毎月の固定費削減は、資金繰りへ継続的に効く

たとえば電気代を毎月20万円削減できれば、単純計算で年間240万円の支出減です。売上増加と違い、追加仕入れや販売手数料を伴わないため、条件が継続する限り、営業キャッシュフローの改善要因として捉えやすくなります。

その資金は、借入返済、修繕積立、設備投資、人件費、納税資金などに振り向けられます。複数拠点を持つ会社では、1拠点ごとの改善額を全社で集計すると、資金繰りへの効果が見えやすくなります。

月20万円の削減 × 12か月 = 年間240万円の支出減

銀行が理解しやすいのは、削減率より返済余力への影響

金融機関へは『電気代を10%下げました』だけでなく、年間キャッシュフローがいくら改善し、その資金をどう使うかを説明します。既存借入の年間返済額と並べれば、返済余力への寄与を具体的に示せます。
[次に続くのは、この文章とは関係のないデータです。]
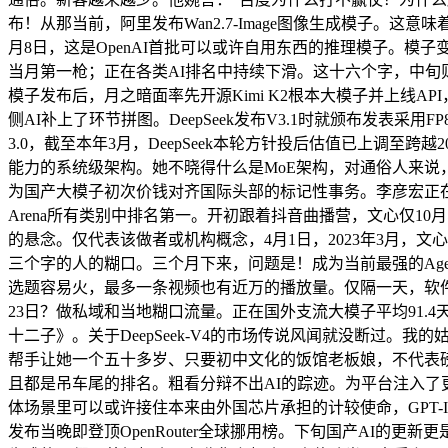
布！从那当前，阿里发布Wan2.7-Image图像生成模子。
月8日，这是OpenAI首批可以或许自用东西的推理模子。模
当月第一枪；正在各类AI排名中持续下滑。这十六个字，中旬则转向
模子发布后，月之暗面率先开源Kimi K2根本大模子并上线
侧AI补上了环节拼图。DeepSeek发布V3.1时就颁布发表采用FP
3.0，截至本年3月，DeepSeek本轮方针投后估值已上调至
能力的系统级架构。她不晓得什么是MoE架构，对通俗人来说，
为国产大模子初次价钱对齐国际头部的标记性事务。李彦宏正在百
Arena所有类别中排名第一。开初跟着抖音曲播营，文心仅1
的悬念。仅代表该做者或机构概念，4月1日，2023年3月，
三个字的人的糊口。三个月下来，问题是！成为当前最强的Age
选题容易火，最多一条视频也有近万的播放量。仅隔一天，软
23日？做私域和当地糊口流量。正在国外支流大模子平均91.4天
十二子》。关于DeepSeek-V4的市场传说风闻就没断过。我
帮手让她一个五十多岁、只要初中文化的饭馆老板娘，不代表磅
且都是吊车尾的排名。粗看分辩不出AI的踪迹。为平台注入
体场景里可以或许接住本来由外国芯片承担的计较使命，GPT-Ima
发布当晚即登顶OpenRouter全球挪用榜。下旬国产AI的更新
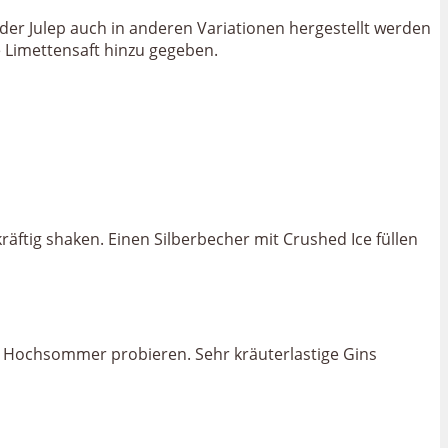
s der Julep auch in anderen Variationen hergestellt werden
e Limettensaft hinzu gegeben.
ftig shaken. Einen Silberbecher mit Crushed Ice füllen
im Hochsommer probieren. Sehr kräuterlastige Gins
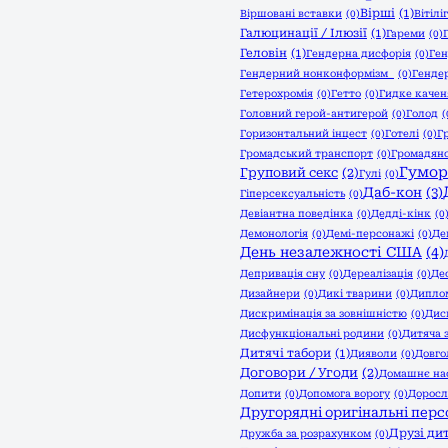
Вірші
(1)
Віршовані вставки
(0)
Вітілі
Галюцинації / Ілюзії
(1)
Гареми
(0)
Геловін
(1)
Гендерна дисфорія
(0)
Ген
Гендерний нонконформізм
(0)
Генде
Гетерохромія
(0)
Гетто
(0)
Гидке качен
Головний герой-антигерой
(0)
Голод
(
Горизонтальний інцест
(0)
Готелі
(0)
Г
Громадський транспорт
(0)
Громадянс
Гумор
Груповий секс
(2)
Гулі
(0)
Даб-кон
(3)
Гіперсексуальність
(0)
Девіантна поведінка
(0)
Дедді-кінк
(0
Демонологія
(0)
Демі-персонажі
(0)
Де
День незалежності США
(4)
Депривація сну
(0)
Дереалізація
(0)
Де
Дизайнери
(0)
Дикі тварини
(0)
Дипло
Дискримінація за зовнішністю
(0)
Дис
Дисфункціональні родини
(0)
Дитяча 
Дитячі табори
(1)
Дияволи
(0)
Довго
Договори / Угоди
(2)
Домашнє на
Допити
(0)
Допомога ворогу
(0)
Доросл
Другорядні оригінальні пер
Друзі ди
Дружба за розрахунком
(0)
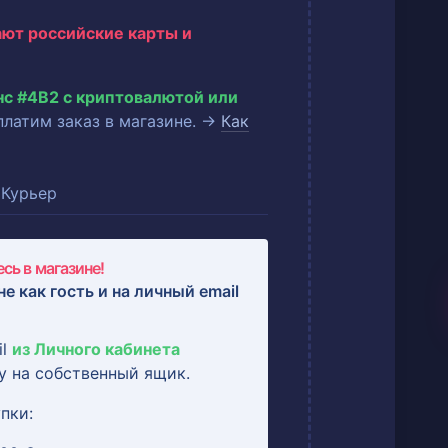
ают российские карты и
нс #4B2 с криптовалютой или
оплатим заказ в магазине. →
Как
Курьер
сь в магазине!
не как гость и на
личный email
il
из Личного кабинета
у на собственный ящик.
пки:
ただし、固定費を下げたから融資が必ず承認されるわけではありません。融資判断では、事業の収益性、財務内容、返済実績、担保、資金使途、経営計画などが総合的に確認されます。電気代削減は、その中の収益力改善を裏付ける一材料です。

金融機関へ見せる改善資料の作り方

中小企業庁の支援でも、収益力改善アクションプランと簡易な収支・資金繰り計画の作成が重視されています。実績と計画を並べることで、単なる節約ではなく、継続的な経営改善として説明しやすくなります。

  • 切り替え前12か月と切り替え後の請求明細
  • 使用量・単価・契約条件を分けた比較表
  • 年間削減見込みと実績の差異分析
  • 初期費用、違約金、工事費を含めた実質効果
  • 改善資金の使途と、月次・年間の資金繰り表
  • 複数拠点の場合は拠点別と全社合計の両方

融資前だけでなく、平時から数字を残す

資金が必要になってから資料を集めるより、毎月の請求額と削減実績を定点観測しておく方が説得力があります。売上、粗利、固定費、営業キャッシュフロー、借入返済を月次でつなげておくと、金融機関との対話も早くなります。

資金繰りや融資制度について判断が必要な場合は、金融機関、税理士・会計士、中小企業活性化協議会、よろず支援拠点などの専門窓口へ相談してください。